Шесть рассказов, написанных от первого лица | Страница: 37

  • Georgia
  • Verdana
  • Tahoma
  • Symbol
  • Arial
16
px

— Ни одна женщина не желала бы лучшего мужа. Он всегда был по отношению к тебе сама доброта.

— Да, я знаю, он был очень милый.

— Как ты можешь быть такой бессердечной?

— Но ведь я никогда не была влюблена в Гилберта, — сказала Джейн. — Я ему прямо об этом говорила. А теперь, я чувствую, мне нужен рядом человек моего возраста. Пожалуй, я достаточно времени пробыла женой Гилберта. С молодежью не о чем разговаривать. — Она чуть помолчала, одарила нас обоих прелестной улыбкой. — Конечно, я не потеряю Гилберта из виду. Я это обсудила с адмиралом. Племянница Реджинальда будет очень подходящей парой Гилберту. Как только мы поженимся, мы пригласим их погостить у нас на Мальте — вы ведь знаете, адмирал должен принять командование флотом в Средиземном море, — и я ничуть не удивлюсь, если они влюбятся друг в дружку.

Миссис Тауэр презрительно фыркнула.

— А с адмиралом ты тоже условилась, что, если кто-нибудь из вас захочет вернуть себе свободу, другой не станет чинить препятствий?

— Я это предлагала, — невозмутимо ответила Джейн. Но адмирал говорит, у него глаз наметанный, алмаз со стекляшкой он не спутает и ни на ком больше жениться не захочет, а если кто захочет жениться на мне, так у него на флагманском корабле восемь двенадцатидюймовых пушек, и он будет вести спор с близкого расстояния. — Тут она так взглянула на меня через монокль, что даже страх перед гневом миссис Тауэр не помешал мне рассмеяться. — По-моему, адмирал очень вспыльчив.

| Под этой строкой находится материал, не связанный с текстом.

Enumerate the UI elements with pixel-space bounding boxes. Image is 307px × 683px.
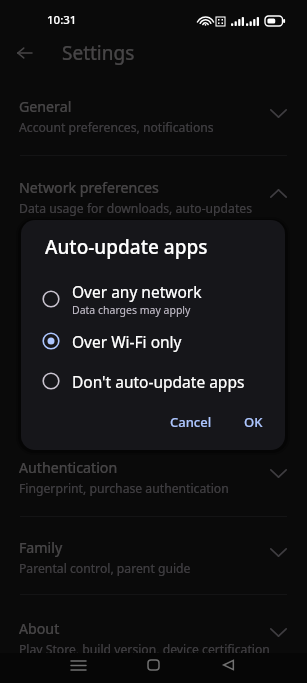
button[interactable]: Auto-download apps xyxy=(0,370,307,436)
staticText: Don't auto-update apps xyxy=(72,371,245,392)
staticText: Data usage for downloads, auto-updates xyxy=(19,200,253,217)
staticText: Over Wi-Fi only xyxy=(72,331,182,352)
button[interactable]: Auto-update apps xyxy=(0,236,307,303)
staticText: Settings xyxy=(62,40,135,66)
button[interactable]: Back xyxy=(5,34,43,72)
staticText: Family xyxy=(19,538,63,557)
button[interactable]: Back xyxy=(191,653,266,677)
staticText: Auto-download apps xyxy=(34,384,172,403)
button[interactable]: General xyxy=(0,77,307,155)
staticText: Network preferences xyxy=(19,178,159,197)
button[interactable]: About xyxy=(0,595,307,675)
button[interactable]: Auto-play videos xyxy=(0,303,307,370)
staticText: Data charges may apply xyxy=(72,303,191,317)
button[interactable]: Authentication xyxy=(0,436,307,516)
button[interactable]: Over Wi-Fi only xyxy=(21,321,285,361)
staticText: Over Wi-Fi only xyxy=(34,339,121,356)
button[interactable]: Over any network xyxy=(21,273,285,321)
staticText: Over Wi-Fi only xyxy=(34,272,121,289)
button[interactable]: Network preferences xyxy=(0,156,307,236)
staticText: Play Store, build version, device certif… xyxy=(19,641,270,658)
staticText: Parental control, parent guide xyxy=(19,560,191,577)
staticText: Fingerprint, purchase authentication xyxy=(19,480,229,497)
button[interactable]: Home xyxy=(116,653,191,677)
staticText: About xyxy=(19,619,60,638)
button[interactable]: Family xyxy=(0,517,307,594)
staticText: Auto-update apps xyxy=(34,250,154,269)
staticText: Account preferences, notifications xyxy=(19,119,214,136)
staticText: Auto-play videos xyxy=(34,317,145,336)
staticText: General xyxy=(19,97,72,116)
button[interactable]: Cancel xyxy=(162,408,220,436)
staticText: Authentication xyxy=(19,458,118,477)
staticText: Auto-update apps xyxy=(45,234,208,260)
staticText: Over any network xyxy=(72,281,202,302)
staticText: Cancel xyxy=(170,413,212,431)
button[interactable]: Recents xyxy=(41,653,116,677)
button[interactable]: Don't auto-update apps xyxy=(21,361,285,401)
button[interactable]: OK xyxy=(236,408,271,436)
staticText: 10:31 xyxy=(47,12,77,28)
staticText: OK xyxy=(244,413,263,431)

Миссис Тауэр, разумеется, метнула в меня сердитый взгляд из-под сдвинутых бровей.

— Я никогда не считала тебя остроумной, Джейн, — сказала она. — Понять не могу, почему людей смешит все, что ты ни скажешь.

— Я и сама не считаю себя остроумной, Мэрион. — Джейн улыбнулась, блеснули прекрасные ровные зубы. — И я рада уехать из Лондона, пока слишком многие не разделили наше с тобой мнение.

— Хотел бы я, чтобы вы открыли мне секрет вашего потрясающего успеха, — вставил я.

Джейн посмотрела на меня с хорошо мне знакомым добродушным, бесхитростным выражением.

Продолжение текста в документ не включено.